You’ve Got Stars on Your Face
Jule had 173 freckles on her face. I counted them one morning—actually stood there tracing my fingertips across her cheeks, her forehead, unable to stop touching them. She didn’t pull away, just let me study them like I was reading something. ’You’ve got stars on your face,’ I said, which is exactly as corny as it sounds, and she was fine with that. She smiled and kissed my hand before pushing it aside gently, then padded into the kitchen wearing nothing but a hair clip to make toast with jam. I remember thinking I was happy.
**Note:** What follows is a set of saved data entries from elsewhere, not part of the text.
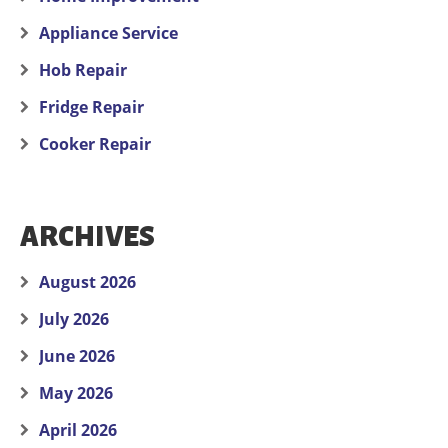
Appliance Service
Hob Repair
Fridge Repair
Cooker Repair
ARCHIVES
August 2026
July 2026
June 2026
May 2026
April 2026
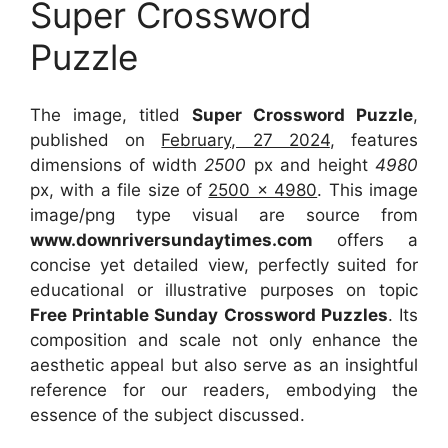
Super Crossword
Puzzle
The image, titled
Super Crossword Puzzle
,
published on
February, 27 2024
, features
dimensions of width
2500
px and height
4980
px, with a file size of
2500 x 4980
. This image
image/png type visual
are source
from
www.downriversundaytimes.com
offers a
concise yet detailed view, perfectly suited for
educational or illustrative purposes on topic
Free Printable Sunday Crossword Puzzles
. Its
composition and scale not only enhance the
aesthetic appeal but also serve as an insightful
reference for our readers, embodying the
essence of the subject discussed.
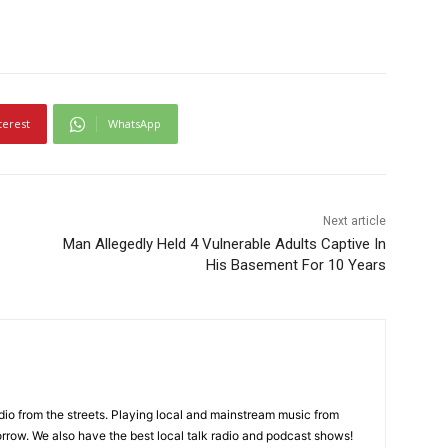
terest
WhatsApp
Next article
Man Allegedly Held 4 Vulnerable Adults Captive In
His Basement For 10 Years
adio from the streets. Playing local and mainstream music from
rrow. We also have the best local talk radio and podcast shows!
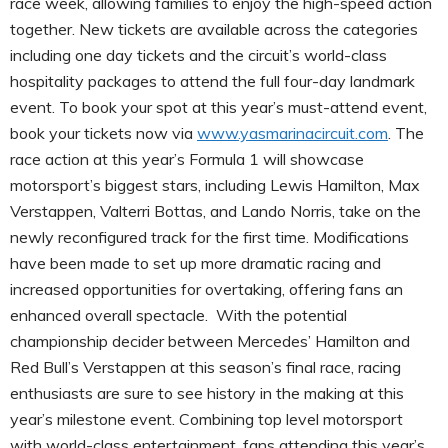
race week, allowing families to enjoy the high-speed action
together. New tickets are available across the categories
including one day tickets and the circuit’s world-class
hospitality packages to attend the full four-day landmark
event. To book your spot at this year’s must-attend event,
book your tickets now via
www.yasmarinacircuit.com
. The
race action at this year’s Formula 1 will showcase
motorsport’s biggest stars, including Lewis Hamilton, Max
Verstappen, Valterri Bottas, and Lando Norris, take on the
newly reconfigured track for the first time. Modifications
have been made to set up more dramatic racing and
increased opportunities for overtaking, offering fans an
enhanced overall spectacle. With the potential
championship decider between Mercedes’ Hamilton and
Red Bull’s Verstappen at this season’s final race, racing
enthusiasts are sure to see history in the making at this
year’s milestone event. Combining top level motorsport
with world-class entertainment, fans attending this year’s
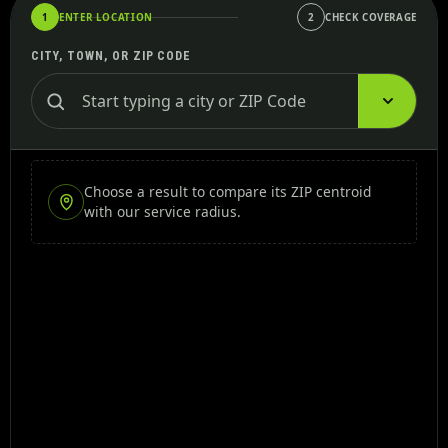
1
ENTER LOCATION
2
CHECK COVERAGE
CITY, TOWN, OR ZIP CODE
Choose a result to compare its ZIP centroid
with our service radius.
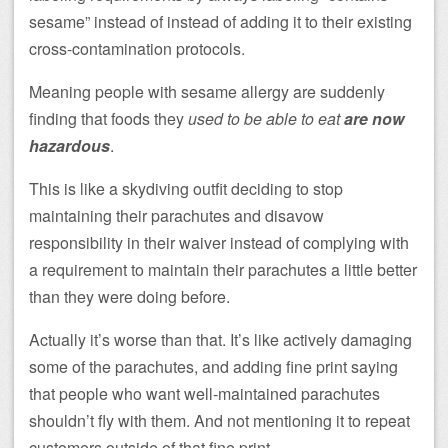
sesame” instead of instead of adding it to their existing
cross-contamination protocols.
Meaning people with sesame allergy are suddenly
finding that foods they
used to be able to eat
are now
hazardous
.
This is like a skydiving outfit deciding to stop
maintaining their parachutes and disavow
responsibility in their waiver instead of complying with
a requirement to maintain their parachutes a little better
than they were doing before.
Actually it’s worse than that. It’s like actively damaging
some of the parachutes, and adding fine print saying
that people who want well-maintained parachutes
shouldn’t fly with them. And not mentioning it to repeat
customers outside of that fine print.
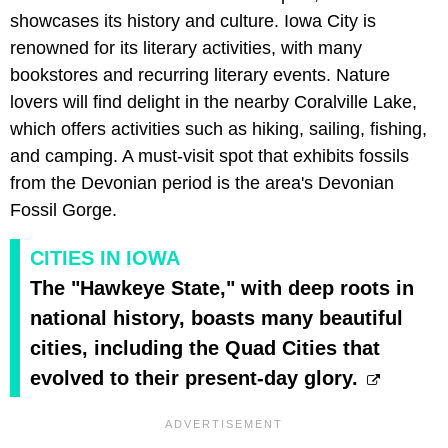
showcases its history and culture. Iowa City is
renowned for its literary activities, with many
bookstores and recurring literary events. Nature
lovers will find delight in the nearby Coralville Lake,
which offers activities such as hiking, sailing, fishing,
and camping. A must-visit spot that exhibits fossils
from the Devonian period is the area's Devonian
Fossil Gorge.
CITIES IN IOWA
The "Hawkeye State," with deep roots in
national history, boasts many beautiful
cities, including the Quad Cities that
evolved to their present-day glory.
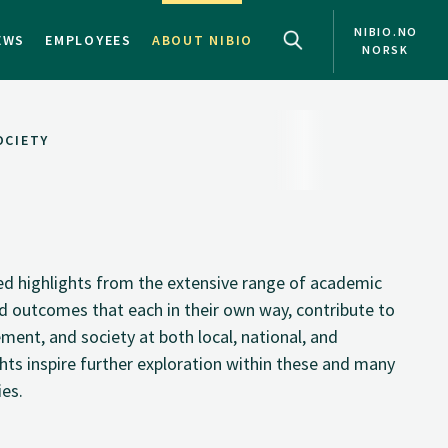
NIBIO.NO
EWS
EMPLOYEES
ABOUT NIBIO
NORSK
OCIETY
ted highlights from the extensive range of academic
and outcomes that each in their own way, contribute to
ment, and society at both local, national, and
ghts inspire further exploration within these and many
ies.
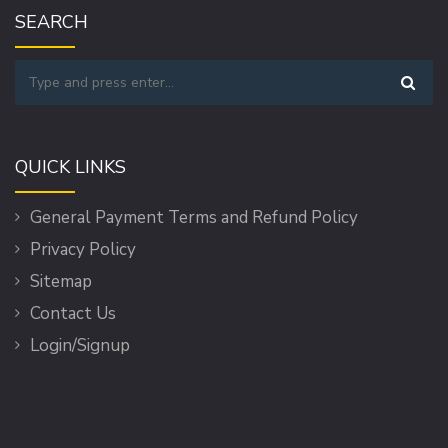
SEARCH
QUICK LINKS
General Payment Terms and Refund Policy
Privacy Policy
Sitemap
Contact Us
Login/Signup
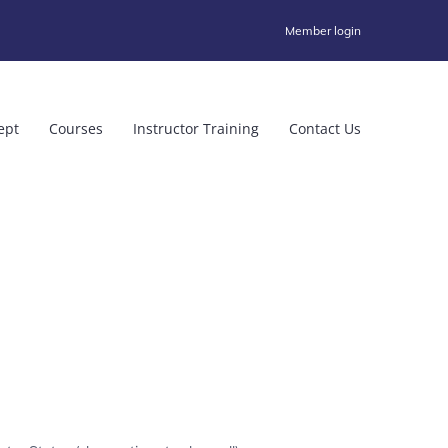
Member login
ept
Courses
Instructor Training
Contact Us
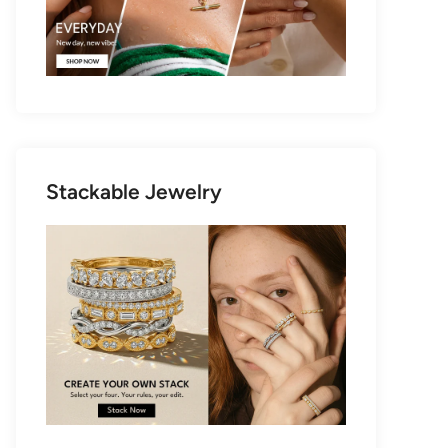
Stackable Jewelry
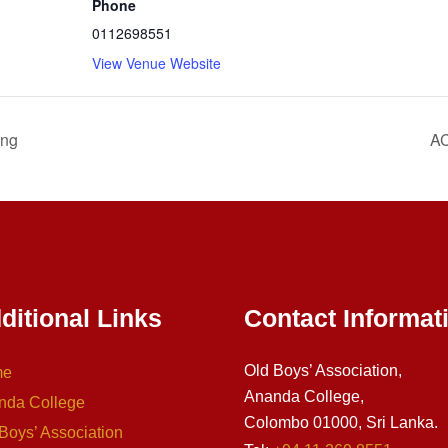
Phone
0112698551
View Venue Website
ing
AC
ditional Links
Contact Informat
Old Boys’ Association,
me
Ananda College,
nda College
Colombo 01000, Sri Lanka.
Boys’ Association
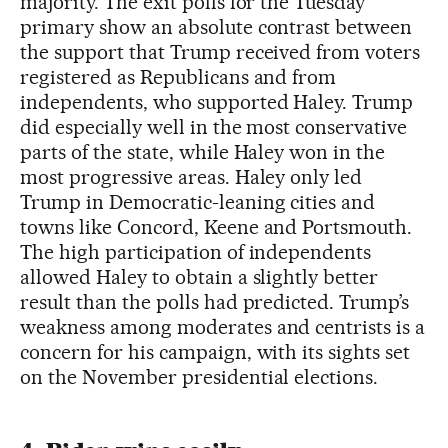
majority. The exit polls for the Tuesday
primary show an absolute contrast between
the support that Trump received from voters
registered as Republicans and from
independents, who supported Haley. Trump
did especially well in the most conservative
parts of the state, while Haley won in the
most progressive areas. Haley only led
Trump in Democratic-leaning cities and
towns like Concord, Keene and Portsmouth.
The high participation of independents
allowed Haley to obtain a slightly better
result than the polls had predicted. Trump’s
weakness among moderates and centrists is a
concern for his campaign, with its sights set
on the November presidential elections.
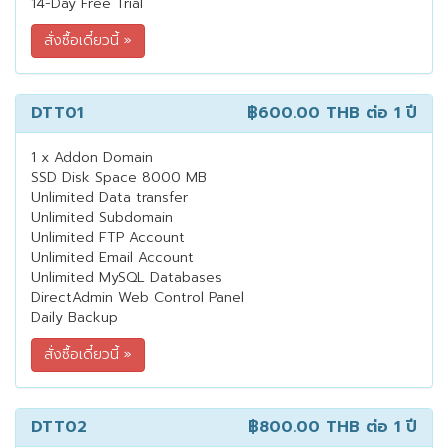
14-Day Free Trial
DTT01
฿600.00 THB
ต่อ 1 ปี
1 x Addon Domain
SSD Disk Space 8000 MB
Unlimited Data transfer
Unlimited Subdomain
Unlimited FTP Account
Unlimited Email Account
Unlimited MySQL Databases
DirectAdmin Web Control Panel
Daily Backup
DTT02
฿800.00 THB
ต่อ 1 ปี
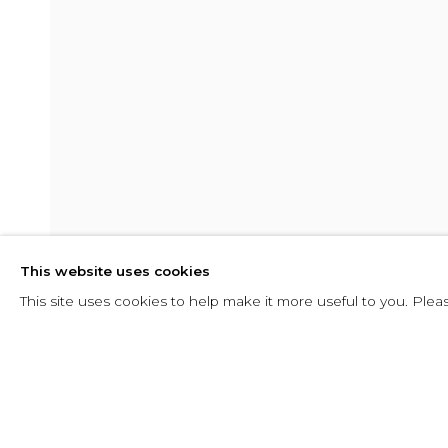
SHADOW
This website uses cookies
10 FEBRERO - 29 ABRIL 2016
This site uses cookies to help make it more useful to you. Plea
SHARE
CONSULTAR
SHADOW
RESUMEN
INSTALLATION VIEWS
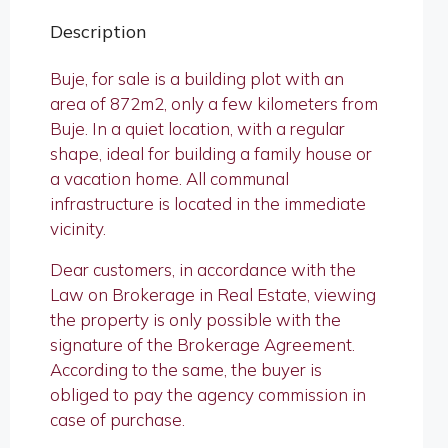
Description
Buje, for sale is a building plot with an
area of ​​​​872m2, only a few kilometers from
Buje. In a quiet location, with a regular
shape, ideal for building a family house or
a vacation home. All communal
infrastructure is located in the immediate
vicinity.
Dear customers, in accordance with the
Law on Brokerage in Real Estate, viewing
the property is only possible with the
signature of the Brokerage Agreement.
According to the same, the buyer is
obliged to pay the agency commission in
case of purchase.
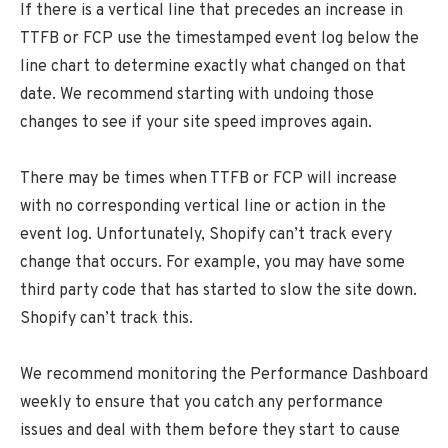
If there is a vertical line that precedes an increase in
TTFB or FCP use the timestamped event log below the
line chart to determine exactly what changed on that
date. We recommend starting with undoing those
changes to see if your site speed improves again.
There may be times when TTFB or FCP will increase
with no corresponding vertical line or action in the
event log. Unfortunately, Shopify can’t track every
change that occurs. For example, you may have some
third party code that has started to slow the site down.
Shopify can’t track this.
We recommend monitoring the Performance Dashboard
weekly to ensure that you catch any performance
issues and deal with them before they start to cause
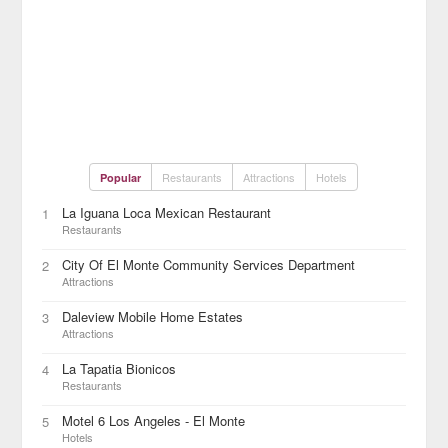
Restaurants
Attractions
Hotels
Popular
La Iguana Loca Mexican Restaurant
1
Restaurants
City Of El Monte Community Services Department
2
Attractions
Daleview Mobile Home Estates
3
Attractions
La Tapatia Bionicos
4
Restaurants
Motel 6 Los Angeles - El Monte
5
Hotels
There’s something about freckles that all the conventional beauty in the world misses. The tall blondes, the brunettes calculated to be perfect, all those women who’ve been engineered toward some idea of what you’re supposed to want. Freckles don’t fit that. They feel accidental. Lived-in. Like someone spent actual time somewhere and this is what they earned.
They do something to me. Make me feel young in a way I don’t have to think about. No performance. No cool. Just seeing them and knowing that’s it, that’s the thing that matters. The thing I can’t stop looking at.
What gets to me is how many people are taught to hate them. To see them as a flaw. A pigment disorder. Something to be fixed and removed. Some women get them lasered off completely, erasing this small evidence that they’ve lived somewhere, been in weather, had an actual life that left marks. It’s brutal.
Jule wasn’t like that. Never apologized for a single one. Wore them everywhere, proudly even, including the one on her left ass cheek that only a few people ever saw. And she didn’t treat that like a secret or a shame. Just another freckle. Just part of the map.